● What is being asked: Wherever the string "modes" shows up in the data below, copy the whole line.
━━━ Source information
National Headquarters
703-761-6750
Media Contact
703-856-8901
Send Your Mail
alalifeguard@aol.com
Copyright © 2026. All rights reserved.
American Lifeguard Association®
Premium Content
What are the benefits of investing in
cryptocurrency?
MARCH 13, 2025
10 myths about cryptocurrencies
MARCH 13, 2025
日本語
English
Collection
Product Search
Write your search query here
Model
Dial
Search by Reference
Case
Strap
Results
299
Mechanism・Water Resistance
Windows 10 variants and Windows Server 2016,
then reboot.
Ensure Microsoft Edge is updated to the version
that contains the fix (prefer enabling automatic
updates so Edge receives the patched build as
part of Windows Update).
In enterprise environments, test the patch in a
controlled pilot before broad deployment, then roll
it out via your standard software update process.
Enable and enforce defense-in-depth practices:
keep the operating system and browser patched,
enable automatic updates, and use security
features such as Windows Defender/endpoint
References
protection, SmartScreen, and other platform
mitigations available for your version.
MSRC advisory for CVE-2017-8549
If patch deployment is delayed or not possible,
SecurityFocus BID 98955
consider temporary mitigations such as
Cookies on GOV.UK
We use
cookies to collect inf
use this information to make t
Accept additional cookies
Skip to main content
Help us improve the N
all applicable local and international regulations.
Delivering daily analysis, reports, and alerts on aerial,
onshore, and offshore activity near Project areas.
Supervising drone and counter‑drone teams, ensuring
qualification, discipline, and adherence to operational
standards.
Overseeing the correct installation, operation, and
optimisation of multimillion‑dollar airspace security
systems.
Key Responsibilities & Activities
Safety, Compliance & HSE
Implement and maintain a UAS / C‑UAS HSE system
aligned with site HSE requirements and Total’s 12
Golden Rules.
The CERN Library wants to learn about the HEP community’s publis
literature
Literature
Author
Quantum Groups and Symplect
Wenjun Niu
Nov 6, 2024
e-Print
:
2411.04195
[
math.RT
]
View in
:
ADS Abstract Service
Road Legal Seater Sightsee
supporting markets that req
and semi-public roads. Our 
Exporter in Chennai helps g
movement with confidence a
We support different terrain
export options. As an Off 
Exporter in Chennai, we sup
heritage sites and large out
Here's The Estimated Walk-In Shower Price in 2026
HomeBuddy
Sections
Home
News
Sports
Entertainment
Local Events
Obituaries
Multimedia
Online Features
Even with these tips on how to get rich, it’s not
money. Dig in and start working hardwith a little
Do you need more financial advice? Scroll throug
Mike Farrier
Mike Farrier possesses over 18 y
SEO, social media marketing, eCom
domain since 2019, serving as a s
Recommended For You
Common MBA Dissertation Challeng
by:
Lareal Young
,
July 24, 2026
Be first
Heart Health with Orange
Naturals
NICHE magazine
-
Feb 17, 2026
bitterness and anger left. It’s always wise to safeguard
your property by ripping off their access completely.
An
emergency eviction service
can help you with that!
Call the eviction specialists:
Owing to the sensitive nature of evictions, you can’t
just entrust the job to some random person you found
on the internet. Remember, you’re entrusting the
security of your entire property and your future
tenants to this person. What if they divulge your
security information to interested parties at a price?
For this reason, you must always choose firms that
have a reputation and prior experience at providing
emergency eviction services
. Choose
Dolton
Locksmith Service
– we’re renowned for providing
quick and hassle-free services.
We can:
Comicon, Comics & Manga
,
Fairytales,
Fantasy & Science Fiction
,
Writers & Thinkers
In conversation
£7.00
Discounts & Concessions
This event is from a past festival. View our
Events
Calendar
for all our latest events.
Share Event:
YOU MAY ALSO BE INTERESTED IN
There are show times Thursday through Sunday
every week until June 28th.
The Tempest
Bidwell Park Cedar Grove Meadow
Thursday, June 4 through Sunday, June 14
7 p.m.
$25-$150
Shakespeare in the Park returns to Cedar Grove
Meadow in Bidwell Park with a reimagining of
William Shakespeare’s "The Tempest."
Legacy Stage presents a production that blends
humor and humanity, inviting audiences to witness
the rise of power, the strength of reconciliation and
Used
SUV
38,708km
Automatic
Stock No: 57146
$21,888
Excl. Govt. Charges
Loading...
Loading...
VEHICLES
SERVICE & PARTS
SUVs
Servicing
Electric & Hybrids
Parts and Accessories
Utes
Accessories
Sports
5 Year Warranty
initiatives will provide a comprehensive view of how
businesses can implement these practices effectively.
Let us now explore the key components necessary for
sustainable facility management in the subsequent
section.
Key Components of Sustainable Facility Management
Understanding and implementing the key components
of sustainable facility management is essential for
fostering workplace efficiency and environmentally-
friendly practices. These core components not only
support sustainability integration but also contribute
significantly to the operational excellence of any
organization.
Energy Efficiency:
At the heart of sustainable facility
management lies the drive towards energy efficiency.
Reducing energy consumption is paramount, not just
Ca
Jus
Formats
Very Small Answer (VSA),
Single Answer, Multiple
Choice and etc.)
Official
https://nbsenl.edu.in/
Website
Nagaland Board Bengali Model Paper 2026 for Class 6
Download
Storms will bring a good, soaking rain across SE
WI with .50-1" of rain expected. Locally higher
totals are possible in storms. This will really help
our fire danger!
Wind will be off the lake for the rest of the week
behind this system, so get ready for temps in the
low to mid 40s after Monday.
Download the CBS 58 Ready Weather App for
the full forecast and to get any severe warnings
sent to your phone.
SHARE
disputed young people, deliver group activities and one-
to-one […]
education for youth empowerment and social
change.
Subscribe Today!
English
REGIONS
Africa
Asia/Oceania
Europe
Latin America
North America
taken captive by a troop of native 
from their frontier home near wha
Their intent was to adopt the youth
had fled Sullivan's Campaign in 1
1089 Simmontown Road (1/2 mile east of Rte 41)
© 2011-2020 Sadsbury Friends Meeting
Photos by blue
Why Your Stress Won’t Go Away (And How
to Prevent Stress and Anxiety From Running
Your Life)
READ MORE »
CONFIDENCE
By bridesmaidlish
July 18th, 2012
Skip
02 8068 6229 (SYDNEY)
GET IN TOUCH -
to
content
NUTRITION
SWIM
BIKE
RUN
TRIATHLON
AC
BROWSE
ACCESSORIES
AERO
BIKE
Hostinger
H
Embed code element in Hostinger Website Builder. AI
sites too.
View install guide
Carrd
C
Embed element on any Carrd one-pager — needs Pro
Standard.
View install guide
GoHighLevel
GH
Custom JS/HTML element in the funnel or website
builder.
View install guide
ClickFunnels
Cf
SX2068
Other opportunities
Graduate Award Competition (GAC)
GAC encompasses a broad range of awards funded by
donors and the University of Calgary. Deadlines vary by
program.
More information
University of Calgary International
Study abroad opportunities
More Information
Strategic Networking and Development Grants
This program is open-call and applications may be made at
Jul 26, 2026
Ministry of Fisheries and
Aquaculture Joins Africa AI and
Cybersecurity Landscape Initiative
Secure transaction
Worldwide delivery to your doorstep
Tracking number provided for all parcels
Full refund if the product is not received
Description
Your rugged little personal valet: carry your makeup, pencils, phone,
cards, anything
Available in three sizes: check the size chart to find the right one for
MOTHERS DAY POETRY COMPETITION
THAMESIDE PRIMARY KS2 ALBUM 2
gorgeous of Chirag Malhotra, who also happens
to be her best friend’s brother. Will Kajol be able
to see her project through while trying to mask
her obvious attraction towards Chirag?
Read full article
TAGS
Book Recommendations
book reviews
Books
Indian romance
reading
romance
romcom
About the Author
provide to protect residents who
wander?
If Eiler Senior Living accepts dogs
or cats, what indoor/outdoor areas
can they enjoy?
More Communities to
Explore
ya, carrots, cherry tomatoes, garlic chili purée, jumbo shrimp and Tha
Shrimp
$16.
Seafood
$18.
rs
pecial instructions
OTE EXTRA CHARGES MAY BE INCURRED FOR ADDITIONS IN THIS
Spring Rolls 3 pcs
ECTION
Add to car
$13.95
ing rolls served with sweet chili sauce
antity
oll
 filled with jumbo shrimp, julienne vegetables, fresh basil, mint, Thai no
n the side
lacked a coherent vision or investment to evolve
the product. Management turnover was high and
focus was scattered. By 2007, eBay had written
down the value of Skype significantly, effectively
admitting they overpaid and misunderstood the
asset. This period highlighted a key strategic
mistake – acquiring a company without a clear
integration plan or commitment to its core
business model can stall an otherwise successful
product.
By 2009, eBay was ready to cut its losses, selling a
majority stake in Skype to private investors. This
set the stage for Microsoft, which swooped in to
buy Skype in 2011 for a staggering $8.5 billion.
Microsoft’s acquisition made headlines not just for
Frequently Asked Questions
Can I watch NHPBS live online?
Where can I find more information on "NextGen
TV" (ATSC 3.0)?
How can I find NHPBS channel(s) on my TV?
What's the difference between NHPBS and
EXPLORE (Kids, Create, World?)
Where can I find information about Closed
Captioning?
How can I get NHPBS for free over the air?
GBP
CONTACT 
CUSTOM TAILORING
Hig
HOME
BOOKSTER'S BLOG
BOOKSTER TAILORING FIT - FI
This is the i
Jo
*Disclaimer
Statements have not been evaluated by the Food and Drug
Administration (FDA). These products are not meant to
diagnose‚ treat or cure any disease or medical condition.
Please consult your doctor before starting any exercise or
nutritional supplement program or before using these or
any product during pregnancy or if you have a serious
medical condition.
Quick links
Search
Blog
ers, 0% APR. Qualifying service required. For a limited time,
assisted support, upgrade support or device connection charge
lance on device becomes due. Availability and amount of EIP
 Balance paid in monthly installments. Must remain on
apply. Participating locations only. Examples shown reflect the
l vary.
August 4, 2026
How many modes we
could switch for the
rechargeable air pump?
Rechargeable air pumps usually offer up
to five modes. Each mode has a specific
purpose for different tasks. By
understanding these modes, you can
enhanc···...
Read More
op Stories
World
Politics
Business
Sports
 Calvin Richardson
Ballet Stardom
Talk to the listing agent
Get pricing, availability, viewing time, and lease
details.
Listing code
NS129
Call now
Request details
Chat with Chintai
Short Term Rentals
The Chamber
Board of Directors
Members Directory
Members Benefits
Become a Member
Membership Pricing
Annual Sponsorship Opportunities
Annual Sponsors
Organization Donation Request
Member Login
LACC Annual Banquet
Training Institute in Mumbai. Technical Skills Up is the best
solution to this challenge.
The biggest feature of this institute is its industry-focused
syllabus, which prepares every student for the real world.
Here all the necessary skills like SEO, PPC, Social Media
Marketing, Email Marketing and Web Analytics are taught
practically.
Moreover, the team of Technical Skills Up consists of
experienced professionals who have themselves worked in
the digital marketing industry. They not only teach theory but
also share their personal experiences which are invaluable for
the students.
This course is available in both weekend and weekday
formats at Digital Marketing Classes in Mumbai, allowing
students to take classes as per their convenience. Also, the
━━━━━━
● Response below:
How many modes we
to five modes. Each mode has a specific
understanding these modes, you can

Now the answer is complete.